Just been to the gallery to pick up a painting, and as I walked past the little garden in full bloom, I spotted this little guy - a Hummingbird Hawk Moth, a frequent day-flying Summer visitor to Britain, and a suspected resident now. I didn't have my camera with me, but luckily had my phone in my pocket, so managed to nget these three pics of him, hovering over W
allflowers, and sipping the nectar, never settling on a flower, just using his long proboscis, just like a Hummingbird does, hence the name. Keep your eye out for this beautiful little insect in your garden!








Wednesday, 22 April 2020

Self Portrait

Oil, 12 x 9 inches

Work in progress. Whenever I've done a self portrait, the result is always a miserable-looking convict! Painting yourself from a mirror is so tricky to pose anything else other than a really concentrating face; you're looking so hard at your visage, observing the shapes, the colours, the tones, the cools, the warms, it's just impossible (for me) to hold a happy-looking face. Strange light I painted in - there were what seemed almost like...grey hairs on my head.

Will have another look at it tomorrow morning in a different light to see if it needs tweaking...

Saturday, 18 April 2020

The Windrush at Widford

Oil on Board, 10 x 14 inches. 

This is a commissioned painting for one of my lovely customers, completed in the studio. Spring, about now, when the leaves are shooting out with fresh growth everywhere, which I shall largely miss this year with the wretched virus that has disrupted all our lives.

Herb Robert by the Teign


Oil on Board, 7.5 x 14 inches. 

Still experimenting with methods and brushes in an effort to paint more loosely and painterly. Work in progress...

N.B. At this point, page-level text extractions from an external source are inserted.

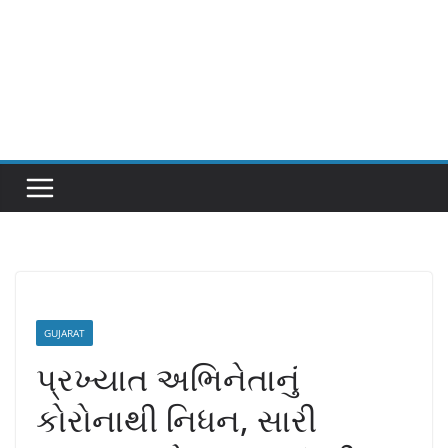
GUJARAT
પ્રખ્યાત અભિનેતાનું
કોરોનાથી નિધન, સારી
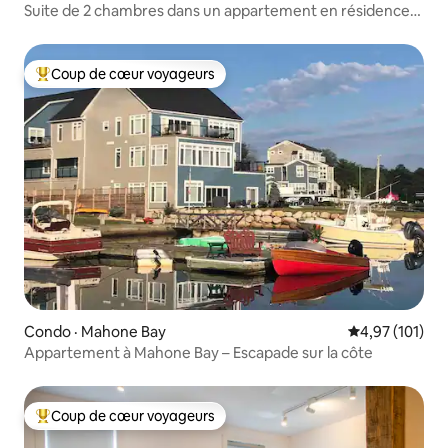
Suite de 2 chambres dans un appartement en résidence
sur Bland
Coup de cœur voyageurs
Coup de cœur voyageurs parmi les plus aimés
Condo · Mahone Bay
Note moyenne 
4,97 (101)
Appartement à Mahone Bay – Escapade sur la côte
Coup de cœur voyageurs
Coup de cœur voyageurs parmi les plus aimés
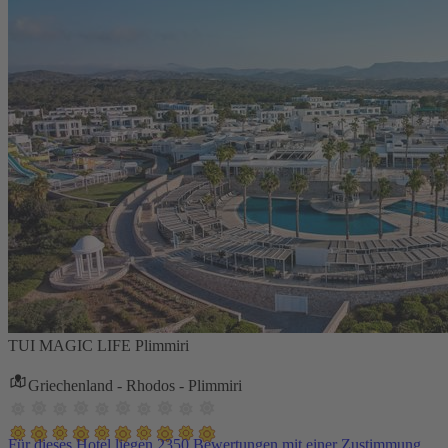
TUI MAGIC LIFE Plimmiri
Griechenland - Rhodos - Plimmiri
Für dieses Hotel liegen 2350 Bewertungen mit einer Zustimmung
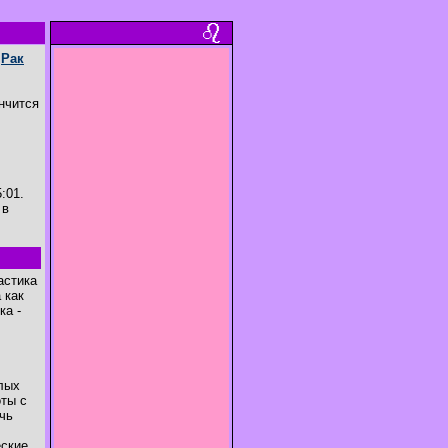
е
Рак
ончится
:01.
 в
астика
 как
ка -
глых
оты с
ечь
еские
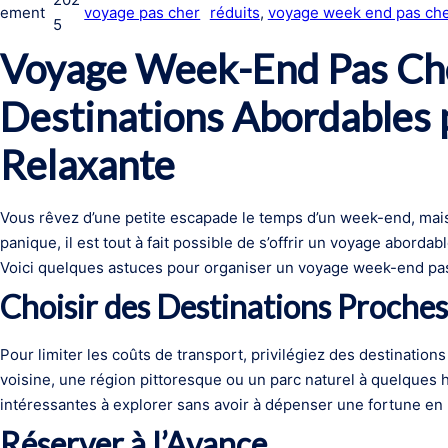
ement
voyage pas cher
réduits
, 
voyage week end pas che
5
Voyage Week-End Pas Che
Destinations Abordables 
Relaxante
Vous rêvez d’une petite escapade le temps d’un week-end, mais
panique, il est tout à fait possible de s’offrir un voyage aborda
Voici quelques astuces pour organiser un voyage week-end pas 
Choisir des Destinations Proches
Pour limiter les coûts de transport, privilégiez des destination
voisine, une région pittoresque ou un parc naturel à quelques 
intéressantes à explorer sans avoir à dépenser une fortune en b
Réserver à l’Avance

Near Sundown, by the Pillbox

Oil on Board, 6 x 8 inches
 
A fast oil sketch done in the studio today, using a photo I took a few weeks ago as I was driving home from the gallery - I spotted this glorious light effect at Morcott and thought it might make a painting, so here it is.

Thursday, 26 March 2020

Oaks by the Brathay

Oil on Board, 10 x 17 inches

I painted this over the last couple of days, from my trip to the Lakes in November. I had just painted a small oil on site, facing in the other direction, then turned around and here was this most glorious view which just had to be painted. I didn't have the time there and then, so took a couple of photos and made this painting from them, and filmed the painting of the water. Many people who come into the gallery say they admire the way I paint water, because it's so difficult, and I always reply that painting water is the easy bit, it's trees that are difficult! So, I've posted a video of painting water in oils, and if you fancy sitting through 55 minutes of real-time painting, click on this link: https://youtu.be/8n7BgiZPibU

Saturday, 29 February 2020

Dayburst

Oil on Board, 6 x 8 inches. 

I'm doing a lot of experimenting with my efforts to become more painterly, ie., getting the final result looking more obviously a painting. This seemed a good subject to try this out some more. I'm quite pleased with the result, especially the cluster of trees on the right, painted with a soft, flat brush, rather than the more spiky household brush I've used since Noah was a boy.

Silver Dawn, Duddington

Oil on board, 12 x 17 inches.


This painting started life as a demo a couple of weeks ago, finished off in the studio today. I love painting frost, and with a low sun again, this was a challenge to portray the brightness of the sun at the top left of the picture. I used a pallette knife to give just that bit more intensity to the pure light.

Snow Sunset

Oil on board, 9 x 12 inches. 

We're waiting for snow here, but when we did get snow in 2018, I took a few photos and this painting is a result of them. Just down the road from my studio, I was driving home when I saw the glorious sun behind some low clouds, creating this fabulous view. When the sun is low and casting strong shadows, snow can appear very blue, and the highlights pink - a tone down from the brightness of the sun itself. The key to a successful painting is noticing the subtle differences in tone. Had I painted the highlights on the snow pure white, the sun's intensity would have been lost. It's raining the eye to paint what you see and not what you know, or think you see.